« Raoul Walsh heads for the hills | Main | A couple of thoughts on Michelangelo Antonioni »

July 30, 2007

Scenes from watching the films by Ingmar Bergman

ingmar bergman & liv ullman.jpeg

Reading about the death of Ingmar Bergman, watching other films, much less writing about them seems trivial. While I have been thinking about some of Bergman's films, especially Persona, I have also been reflecting on the act of seeing Bergman's films.

My introduction to his films came in the form of his screenplays. My mother handed a book she got from the library. I didn't spend much time reading any of the screenplays, but I could never forget the still of the knight playing chess with Death. I could have seen Hour of the Wolf during my senior year of high school, but was talked out of it by an adult whose judgement I trusted. In those days before home video, I didn't have the opportunity to see any of the older films by Bergman until I went to New York.
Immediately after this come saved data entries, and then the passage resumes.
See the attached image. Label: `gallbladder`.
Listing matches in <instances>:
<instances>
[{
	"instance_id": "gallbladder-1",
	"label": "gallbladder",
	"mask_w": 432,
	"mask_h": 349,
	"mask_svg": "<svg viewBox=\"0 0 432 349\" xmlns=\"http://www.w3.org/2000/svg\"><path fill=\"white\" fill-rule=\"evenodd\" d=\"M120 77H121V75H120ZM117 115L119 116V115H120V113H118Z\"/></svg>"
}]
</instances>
I spent a good chunk of my sophomore year at NYU going to an out of the way theater called the Elgin where they had a Bergman retrospective. I didn't see everything, but I did see many of the key films. What I do recall after over thirty years is that I found that some of Bergman's films were more entertaining than I was lead to believe, particularly The Magician. I also remember finding it rather funny to see Max Von Sydow, by then an established international star, in a bit part as a gas station attendant in Wild Strawberries.
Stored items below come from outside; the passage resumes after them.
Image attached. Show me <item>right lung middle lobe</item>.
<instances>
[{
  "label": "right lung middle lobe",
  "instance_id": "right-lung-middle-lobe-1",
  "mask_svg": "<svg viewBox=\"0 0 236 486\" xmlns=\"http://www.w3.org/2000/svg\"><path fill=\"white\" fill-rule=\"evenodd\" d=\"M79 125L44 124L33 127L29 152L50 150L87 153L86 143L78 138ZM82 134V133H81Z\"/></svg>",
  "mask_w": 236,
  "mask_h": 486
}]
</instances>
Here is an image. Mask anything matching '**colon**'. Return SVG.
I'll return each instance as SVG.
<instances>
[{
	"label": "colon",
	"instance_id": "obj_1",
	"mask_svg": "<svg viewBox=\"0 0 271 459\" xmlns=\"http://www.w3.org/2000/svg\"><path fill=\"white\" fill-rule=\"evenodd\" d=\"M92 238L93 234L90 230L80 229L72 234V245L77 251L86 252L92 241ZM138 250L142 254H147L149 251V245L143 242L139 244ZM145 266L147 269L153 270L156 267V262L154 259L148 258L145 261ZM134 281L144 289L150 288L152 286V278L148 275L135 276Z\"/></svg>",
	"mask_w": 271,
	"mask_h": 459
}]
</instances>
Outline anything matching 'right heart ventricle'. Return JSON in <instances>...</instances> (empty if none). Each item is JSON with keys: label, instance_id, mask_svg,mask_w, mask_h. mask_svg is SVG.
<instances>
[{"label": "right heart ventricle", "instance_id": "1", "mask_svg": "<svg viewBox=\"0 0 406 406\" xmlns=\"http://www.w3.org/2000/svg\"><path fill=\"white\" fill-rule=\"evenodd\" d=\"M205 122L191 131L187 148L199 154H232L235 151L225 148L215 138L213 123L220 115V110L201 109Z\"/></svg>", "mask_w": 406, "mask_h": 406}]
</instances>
During one summer vacation during my time at NYU, I went back to Denver. At the little two screen art theater run by one of the guys who later co-founded the Telluride Film Festival, I finally got around to see The Passion of Anna. Afterwards, I couldn't understand why I had put off seeing it in New York. On my way out, I encountered a young woman that I had vaguely known in high school. It was the first time we had seen each other since graduation. She was coming to see Bergman as I was on my way out. During that brief moment it was as if, unlike anyone else we both knew, we were able to share a secret language.

Posted by Peter Nellhaus at July 30, 2007 12:33 PM


This is true, Bergman is a special director and I think he connects the people that so want film to become the art form that it should be and not a vehicle purely for entertainment and commerce.